> INPUT RECORDS
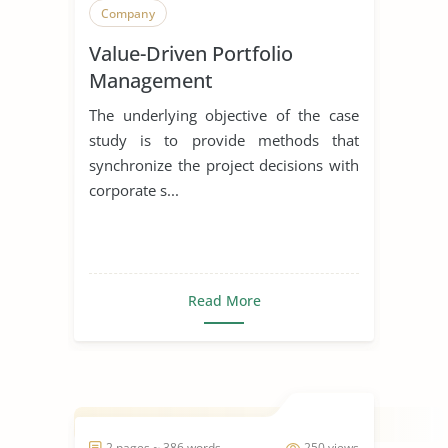
Company
Value-Driven Portfolio
Management
The underlying objective of the case
study is to provide methods that
synchronize the project decisions with
corporate s...
Read More
2 pages ~ 386 words
250 views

> ASSIGNED TASK
From the first record to the last, restate everything exactly but omit the pictures.

> WRITTEN SOLUTION
Company
Value-Driven Portfolio
Management
The underlying objective of the case
study is to provide methods that
synchronize the project decisions with
corporate s...
Read More
2 pages ~ 386 words
250 views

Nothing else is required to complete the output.